> **Task directions**
Go through the material below and copy each line exactly.
##### Information provided #####
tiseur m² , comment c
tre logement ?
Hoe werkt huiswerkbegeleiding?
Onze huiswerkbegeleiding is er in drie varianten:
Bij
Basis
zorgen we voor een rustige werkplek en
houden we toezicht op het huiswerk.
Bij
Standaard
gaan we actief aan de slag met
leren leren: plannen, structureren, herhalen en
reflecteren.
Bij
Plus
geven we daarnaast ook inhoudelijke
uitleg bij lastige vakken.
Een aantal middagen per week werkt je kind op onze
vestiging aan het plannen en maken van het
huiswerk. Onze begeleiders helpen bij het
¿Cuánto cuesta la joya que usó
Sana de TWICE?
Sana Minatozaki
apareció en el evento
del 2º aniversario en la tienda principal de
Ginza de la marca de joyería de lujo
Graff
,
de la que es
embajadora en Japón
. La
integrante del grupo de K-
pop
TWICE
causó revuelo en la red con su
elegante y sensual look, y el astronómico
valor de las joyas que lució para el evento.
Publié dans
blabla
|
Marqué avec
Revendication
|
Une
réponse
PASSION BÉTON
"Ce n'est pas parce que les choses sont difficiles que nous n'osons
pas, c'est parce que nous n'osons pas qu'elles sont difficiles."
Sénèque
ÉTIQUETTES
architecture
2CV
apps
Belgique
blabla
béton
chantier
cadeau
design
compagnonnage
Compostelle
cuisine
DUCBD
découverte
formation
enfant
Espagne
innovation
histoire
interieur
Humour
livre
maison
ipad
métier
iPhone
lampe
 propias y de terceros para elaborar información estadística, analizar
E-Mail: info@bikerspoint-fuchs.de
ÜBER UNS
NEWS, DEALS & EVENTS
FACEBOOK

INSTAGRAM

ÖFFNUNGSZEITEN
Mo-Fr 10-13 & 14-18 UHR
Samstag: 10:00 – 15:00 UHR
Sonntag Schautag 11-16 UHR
#####
> **Result**
tiseur m² , comment c
tre logement ?
Hoe werkt huiswerkbegeleiding?
Onze huiswerkbegeleiding is er in drie varianten:
Bij
Basis
zorgen we voor een rustige werkplek en
houden we toezicht op het huiswerk.
Bij
Standaard
gaan we actief aan de slag met
leren leren: plannen, structureren, herhalen en
reflecteren.
Bij
Plus
geven we daarnaast ook inhoudelijke
uitleg bij lastige vakken.
Een aantal middagen per week werkt je kind op onze
vestiging aan het plannen en maken van het
huiswerk. Onze begeleiders helpen bij het
¿Cuánto cuesta la joya que usó
Sana de TWICE?
Sana Minatozaki
apareció en el evento
del 2º aniversario en la tienda principal de
Ginza de la marca de joyería de lujo
Graff
,
de la que es
embajadora en Japón
. La
integrante del grupo de K-
pop
TWICE
causó revuelo en la red con su
elegante y sensual look, y el astronómico
valor de las joyas que lució para el evento.
Publié dans
blabla
|
Marqué avec
Revendication
|
Une
réponse
PASSION BÉTON
"Ce n'est pas parce que les choses sont difficiles que nous n'osons
pas, c'est parce que nous n'osons pas qu'elles sont difficiles."
Sénèque
ÉTIQUETTES
architecture
2CV
apps
Belgique
blabla
béton
chantier
cadeau
design
compagnonnage
Compostelle
cuisine
DUCBD
découverte
formation
enfant
Espagne
innovation
histoire
interieur
Humour
livre
maison
ipad
métier
iPhone
lampe
 propias y de terceros para elaborar información estadística, analizar
E-Mail: info@bikerspoint-fuchs.de
ÜBER UNS
NEWS, DEALS & EVENTS
FACEBOOK

INSTAGRAM

ÖFFNUNGSZEITEN
Mo-Fr 10-13 & 14-18 UHR
Samstag: 10:00 – 15:00 UHR
Sonntag Schautag 11-16 UHR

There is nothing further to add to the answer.